======== Records for this task ========

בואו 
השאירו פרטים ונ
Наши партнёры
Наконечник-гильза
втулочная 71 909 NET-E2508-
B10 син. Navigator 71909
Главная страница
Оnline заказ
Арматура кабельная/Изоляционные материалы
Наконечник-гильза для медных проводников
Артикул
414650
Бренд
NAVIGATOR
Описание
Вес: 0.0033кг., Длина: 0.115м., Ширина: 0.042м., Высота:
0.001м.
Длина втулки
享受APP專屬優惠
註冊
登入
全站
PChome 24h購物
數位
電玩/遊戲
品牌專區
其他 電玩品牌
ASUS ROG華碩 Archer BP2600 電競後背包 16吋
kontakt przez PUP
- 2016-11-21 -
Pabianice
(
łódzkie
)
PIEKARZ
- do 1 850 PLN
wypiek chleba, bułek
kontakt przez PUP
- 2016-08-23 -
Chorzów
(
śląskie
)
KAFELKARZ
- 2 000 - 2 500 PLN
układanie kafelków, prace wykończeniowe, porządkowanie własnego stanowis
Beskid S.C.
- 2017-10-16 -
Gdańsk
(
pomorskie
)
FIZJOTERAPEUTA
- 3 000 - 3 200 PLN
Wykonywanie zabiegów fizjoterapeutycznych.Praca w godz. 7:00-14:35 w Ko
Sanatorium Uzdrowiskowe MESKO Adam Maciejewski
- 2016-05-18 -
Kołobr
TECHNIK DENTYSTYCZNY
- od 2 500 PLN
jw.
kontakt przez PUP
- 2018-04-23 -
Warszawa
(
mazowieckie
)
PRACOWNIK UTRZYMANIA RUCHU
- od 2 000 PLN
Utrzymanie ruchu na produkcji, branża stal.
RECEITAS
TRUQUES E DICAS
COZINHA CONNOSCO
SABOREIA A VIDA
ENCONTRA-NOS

========

> Activity
Repeat every record exactly as written, please.

> Solution to this problem
בואו 
השאירו פרטים ונ
Наши партнёры
Наконечник-гильза
втулочная 71 909 NET-E2508-
B10 син. Navigator 71909
Главная страница
Оnline заказ
Арматура кабельная/Изоляционные материалы
Наконечник-гильза для медных проводников
Артикул
414650
Бренд
NAVIGATOR
Описание
Вес: 0.0033кг., Длина: 0.115м., Ширина: 0.042м., Высота:
0.001м.
Длина втулки
享受APP專屬優惠
註冊
登入
全站
PChome 24h購物
數位
電玩/遊戲
品牌專區
其他 電玩品牌
ASUS ROG華碩 Archer BP2600 電競後背包 16吋
kontakt przez PUP
- 2016-11-21 -
Pabianice
(
łódzkie
)
PIEKARZ
- do 1 850 PLN
wypiek chleba, bułek
kontakt przez PUP
- 2016-08-23 -
Chorzów
(
śląskie
)
KAFELKARZ
- 2 000 - 2 500 PLN
układanie kafelków, prace wykończeniowe, porządkowanie własnego stanowis
Beskid S.C.
- 2017-10-16 -
Gdańsk
(
pomorskie
)
FIZJOTERAPEUTA
- 3 000 - 3 200 PLN
Wykonywanie zabiegów fizjoterapeutycznych.Praca w godz. 7:00-14:35 w Ko
Sanatorium Uzdrowiskowe MESKO Adam Maciejewski
- 2016-05-18 -
Kołobr
TECHNIK DENTYSTYCZNY
- od 2 500 PLN
jw.
kontakt przez PUP
- 2018-04-23 -
Warszawa
(
mazowieckie
)
PRACOWNIK UTRZYMANIA RUCHU
- od 2 000 PLN
Utrzymanie ruchu na produkcji, branża stal.
RECEITAS
TRUQUES E DICAS
COZINHA CONNOSCO
SABOREIA A VIDA
ENCONTRA-NOS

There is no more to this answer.